Gli errori che possono danneggiare l’impianto
L’errore più comune è togliere alimentazione elettrica a una caldaia installata in un ambiente freddo, pensando di ottenere uno spegnimento completo e sicuro. Così però possono venire meno antigelo, controlli automatici e segnalazioni di anomalia.
- Non chiudere il gas ogni sera per sostituire il comando del termostato.
- Non svuotare il circuito di riscaldamento senza sapere se esistono bollitori, valvole di riempimento o sezioni separate.
- Non coprire la caldaia né ostruire prese d’aria, scarico fumi e tubo della condensa.
- Non premere ripetutamente il tasto reset per cancellare un errore senza comprenderne la causa.
- Non intervenire sul mantello, sul bruciatore o sui collegamenti del gas.
Chiama un tecnico abilitato se la caldaia riparte da sola in modalità estate, i termosifoni restano caldi senza richiesta, la pressione cala spesso o compaiono perdite. Anche un rumore insolito dopo lo spegnimento merita attenzione se non termina entro pochi minuti o si accompagna a un codice di errore.
Le indicazioni ENEA sulla gestione stagionale distinguono tra apparecchi destinati solo al riscaldamento e caldaie che producono anche acqua calda sanitaria. È una distinzione pratica importante, perché nel secondo caso si disattiva normalmente soltanto la parte dedicata ai radiatori.
La scelta più prudente per la tua caldaia
Per la fine della stagione fredda, la soluzione più equilibrata è quasi sempre la modalità estate. Mantieni l’acqua calda sanitaria, eviti accensioni inutili dei radiatori e lasci operative le funzioni previste dal costruttore.

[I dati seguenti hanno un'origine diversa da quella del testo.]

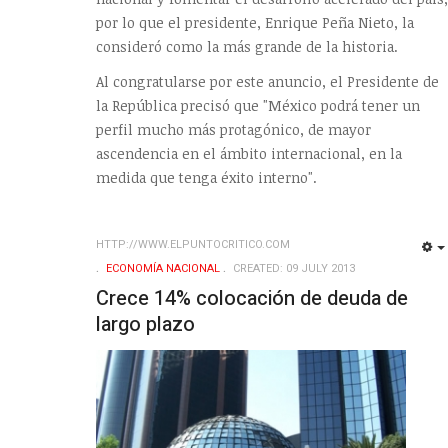
por lo que el presidente, Enrique Peña Nieto, la
consideró como la más grande de la historia.
Al congratularse por este anuncio, el Presidente de
la República precisó que "México podrá tener un
perfil mucho más protagónico, de mayor
ascendencia en el ámbito internacional, en la
medida que tenga éxito interno".
HTTP://WWW.ELPUNTOCRITICO.COM
ECONOMÍ­A NACIONAL
CREATED: 09 JULY 2013
Crece 14% colocación de deuda de
largo plazo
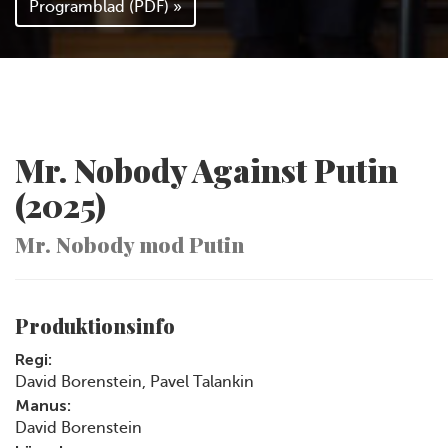
Programblad (PDF) »
Mr. Nobody Against Putin
(2025)
Mr. Nobody mod Putin
Produktionsinfo
Regi:
David Borenstein, Pavel Talankin
Manus:
David Borenstein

Lo spegnimento completo ha senso quando non ti serve alcun servizio della caldaia e le condizioni ambientali non espongono l’impianto al gelo. Per assenze invernali, lavori sull’impianto o periodi molto lunghi, seguirei invece la procedura del manuale e chiederei conferma a un tecnico, perché la sicurezza dipende dall’intero sistema e non solo dal pulsante sul pannello.